Understanding Informal Economy Data in Africa
How African businesses operating in informal economies can capture, structure, and use their data for better decisions.
Key Takeaways
- Over 85% of African employment is in the informal sector, yet most of this activity goes unrecorded.
- Digitising even basic transactions through a POS creates a data foundation for smarter decisions.
- Mobile money records provide a ready-made transaction trail that can power business intelligence.
- Structured data lets informal businesses access credit, negotiate with suppliers, and plan growth.
The Data Gap in Africa's Informal Economy
Africa's informal economy generates an estimated $500 billion annually, yet the vast majority of these transactions leave no data trail. A fabric trader in Lagos, a vegetable vendor in Nairobi's Gikomba market, or a mobile phone repair shop in Dar es Salaam may complete hundreds of transactions each week recorded only in memory or a paper ledger. This data gap does not just limit individual businesses; it creates blind spots for lenders, policymakers, and the entrepreneurs themselves. When you cannot measure your revenue trends, margin changes, or customer behaviour, every decision becomes a guess.
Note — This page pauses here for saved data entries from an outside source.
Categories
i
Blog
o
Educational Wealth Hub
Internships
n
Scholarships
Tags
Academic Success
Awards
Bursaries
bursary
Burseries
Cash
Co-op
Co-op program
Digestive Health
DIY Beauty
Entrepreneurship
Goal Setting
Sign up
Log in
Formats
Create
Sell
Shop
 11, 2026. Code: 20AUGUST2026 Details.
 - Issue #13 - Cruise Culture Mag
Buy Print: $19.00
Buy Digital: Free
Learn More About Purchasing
The first step toward data-driven growth is acknowledging what you are missing.
Why Data Capture Matters for Small Businesses
Consider two phone accessory sellers in Kampala. One records each sale on paper; the other uses a simple POS app. After three months the POS user knows which accessories sell fastest on weekends, which supplier delivers the highest-margin products, and that Tuesday afternoons are the slowest period. The paper-based seller knows only a rough weekly total. This difference compounds over time: the data-aware seller adjusts stock levels, negotiates bulk discounts backed by evidence, and qualifies for mobile lending products. AskBiz's POS captures every transaction automatically, building a structured dataset from the first sale onward, even in offline environments with intermittent connectivity.
Mobile Money as a Data Foundation
M-Pesa, MTN MoMo, and Airtel Money have created a digital transaction layer across Africa without requiring traditional bank accounts. Every mobile money payment generates a timestamp, amount, and counterparty reference. AskBiz integrates directly with these platforms, pulling payment data into a unified dashboard. This means that even a roadside mechanic accepting M-Pesa now has a sales history that updates in real time. When aggregated, these records reveal daily revenue patterns, peak hours, average transaction values, and seasonal fluctuations. Mobile money data is, for many informal businesses, the single most valuable analytical asset they already possess but rarely exploit.
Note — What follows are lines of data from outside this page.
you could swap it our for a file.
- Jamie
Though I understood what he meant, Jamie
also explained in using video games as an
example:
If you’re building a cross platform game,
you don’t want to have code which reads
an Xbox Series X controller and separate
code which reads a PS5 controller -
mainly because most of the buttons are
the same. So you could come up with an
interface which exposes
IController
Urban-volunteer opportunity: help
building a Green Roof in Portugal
Structuring Unstructured Business Activity
Moving from ad-hoc record-keeping to structured data does not require an accounting degree. The key is consistency: every sale, every expense, every supplier payment gets logged through a single system. AskBiz categorises transactions automatically using AI, tagging them by product type, payment method, and time. Over weeks, the platform builds a Business Health Score from 0 to 100 that summarises operational performance at a glance. Anomaly Detection flags unusual patterns, such as a sudden drop in evening sales or an unexpected spike in supply costs. These insights surface in your Daily Brief each morning, turning raw data into a two-minute strategic update.
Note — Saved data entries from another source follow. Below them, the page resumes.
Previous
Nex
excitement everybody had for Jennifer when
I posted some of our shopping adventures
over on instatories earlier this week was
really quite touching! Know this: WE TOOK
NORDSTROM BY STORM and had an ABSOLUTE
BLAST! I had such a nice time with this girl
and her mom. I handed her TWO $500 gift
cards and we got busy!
From Data to Credit and Growth
One of the most tangible rewards of structured data is improved access to finance. African fintech lenders increasingly underwrite loans based on transaction data rather than collateral. A business that can demonstrate six months of steady, growing revenue through its POS records is a far stronger applicant than one with only a verbal narrative. AskBiz produces exportable reports and analytics that feed directly into lender evaluation criteria. Beyond credit, structured data helps you set pricing, time promotions, manage inventory, and plan for lean seasons. In short, the journey from informal to data-informed is the single highest-leverage move an African small business can make.